(Yicai Global) June 11 -- Online finance marketplace Jiayin Group’s stock price [NASDAQ:JFIN] surged more than 10 times during trading yesterday as a number of Nasdaq-listed Chinese companies saw their stock price somersault as the tech-heavy New York bourse advanced to close at a record high.
Wins Finance Holdings [NASDAQ:WINS], a financial services company, was up more than two and a half times and gained more than seven-fold during the day. China Finance Online [NASDAQ:JRJC] closed up 51.5 percent after seeing its price double in the day. Shenzhen-based real estate firm Fangdd Network Group [NASDAQ:DUO] surged 13 times on June 9. It rose 30 percent yesterday before plummeting 66 percent to close at USD15.82.

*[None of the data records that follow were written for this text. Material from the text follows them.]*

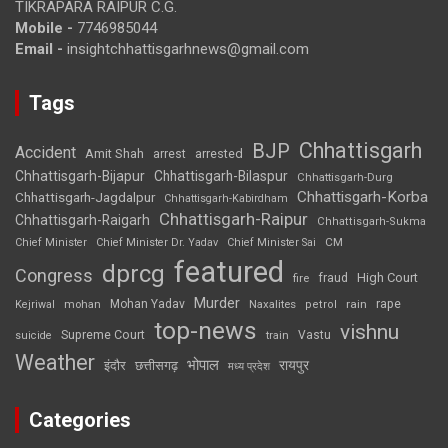
TIKRAPARA RAIPUR C.G.
Mobile -
7746985044
Email -
insightchhattisgarhnews@gmail.com
Tags
Chhattisgarh
BJP
Accident
Amit Shah
arrested
arrest
Chhattisgarh-Bijapur
Chhattisgarh-Bilaspur
Chhattisgarh-Durg
Chhattisgarh-Korba
Chhattisgarh-Jagdalpur
Chhattisgarh-Kabirdham
Chhattisgarh-Raipur
Chhattisgarh-Raigarh
Chhattisgarh-Sukma
CM
Chief Minister
Chief Minister Dr. Yadav
Chief Minister Sai
featured
dprcg
Congress
High Court
fire
fraud
Murder
rape
Mohan Yadav
Naxalites
rain
Kejriwal
mohan
petrol
top-news
vishnu
Supreme Court
Vastu
suicide
train
Weather
भोपाल
रायपुर
इंदौर
छत्तीसगढ़
मध्य प्रदेश
Categories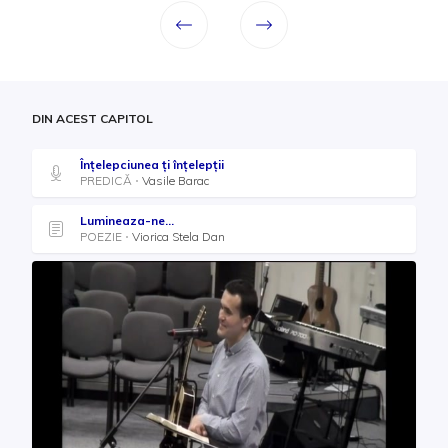
DIN ACEST CAPITOL
Înțelepciunea ți înțelepții
PREDICĂ
Vasile Barac
Lumineaza-ne...
POEZIE
Viorica Stela Dan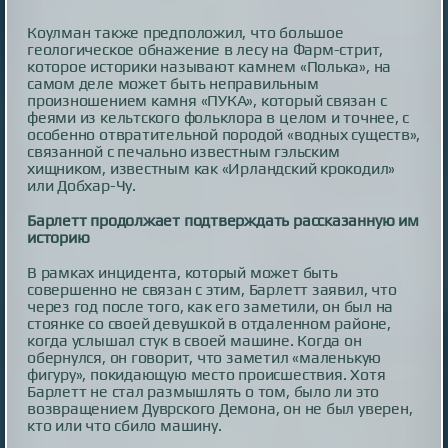
Коулман также предположил, что большое
геологическое обнажение в лесу на Фарм-стрит,
которое историки называют камнем «Полька», на
самом деле может быть неправильным
произношением камня «ПУКА», который связан с
феями из кельтского фольклора в целом и точнее, с
особенно отвратительной породой «водных существ»,
связанной с печально известным гэльским
хищником, известным как «Ирландский крокодил»
или Добхар-Чу.
Барлетт продолжает подтверждать рассказанную им
историю
В рамках инцидента, который может быть
совершенно не связан с этим, Барлетт заявил, что
через год после того, как его заметили, он был на
стоянке со своей девушкой в ​​​​отдаленном районе,
когда услышал стук в своей машине. Когда он
обернулся, он говорит, что заметил «маленькую
фигуру», покидающую место происшествия. Хотя
Барлетт не стал размышлять о том, было ли это
возвращением Дуврского Демона, он не был уверен,
кто или что сбило машину.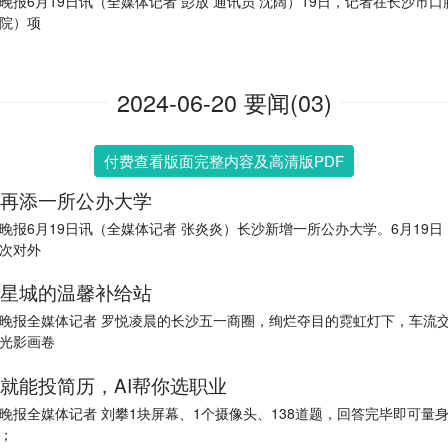
晚报6月19日讯（全媒体记者 彭放 通讯员 沈阔）19日，记者在长沙市口
院）项
2024-06-20 要闻(03)
付费查看版面完整内容及高清版PDF
再添一所公办大学
晚报6月19日讯（全媒体记者 张炎炎）长沙新增一所公办大学。6月19日
次对外
星城的温馨补给站
晚报全媒体记者 罗悦凌晨的长沙五一商圈，绚烂夺目的霓虹灯下，车流
光影画卷
就能投简历，AI帮你选职业
晚报全媒体记者 刘攀1块屏幕、1个摄像头、138道题，回答完毕即可量
；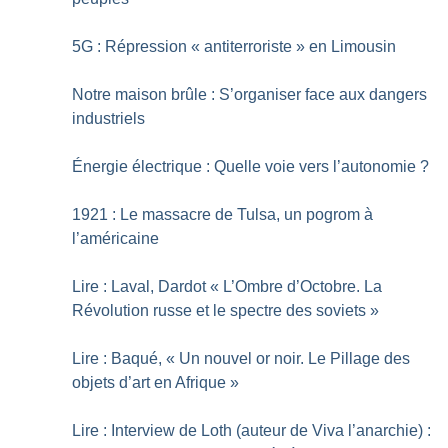
5G : Répression «
antiterroriste
» en Limousin
Notre maison brûle : S’organiser face aux dangers
industriels
Énergie électrique : Quelle voie vers l’autonomie
?
1921 : Le massacre de Tulsa, un pogrom à
l’américaine
Lire : Laval, Dardot «
L’Ombre d’Octobre. La
Révolution russe et le spectre des soviets
»
Lire : Baqué, «
Un nouvel or noir. Le Pillage des
objets d’art en Afrique
»
Lire : Interview de Loth (auteur de Viva l’anarchie) :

These major price fluctuations could be down to the fact that some of these companies do not have a large number of stocks in circulation. So big volume buying and selling can cause significant changes in their stock price, according to market watchers.
Large US-traded Chinese stocks such as Alibaba Group Holding, Pinduoduo and Baidu held steady yesterday.
Last month, the US Senate passed a bill requiring businesses listed in the country to prove that they are not “owned or controlled by a foreign government” and to adhere to stricter audit requirements, a move that could squeeze out a number of Chinese firms.
There are around 248 Chinese companies worth USD1.6 trillion listed in the US, according to incomplete statistics.
But the Senate’s move appears to have done little to dampen investor sentiment. Its bill could not only “backfire” on American investors, but could also hurt Wall Street, in which case investment institutions are likely to lobby against the legislation, Jesse Fried, professor at the Harvard Law School, told CNBC on June 9.
Expectations that overseas-listed Chinese firms, known colloquially as concept stocks, will mount secondary listings in Hong Kong or the mainland are also increasing, market participants said. Tech titan NetEase listed in Hong Kong today and was 360-times oversubscribed. E-commerce giant JD.Com is preparing to follow suit this month.
Some 42 US-listed Chinese companies would be eligible for a secondary offering in Hong Kong, UBS analyst Zhu Xiaowei told Yicai Global. These firms are worth 46 percent of the combined market cap of all concept stocks, he added. The Hong Kong stock market has enough liquidity to accept these major listings.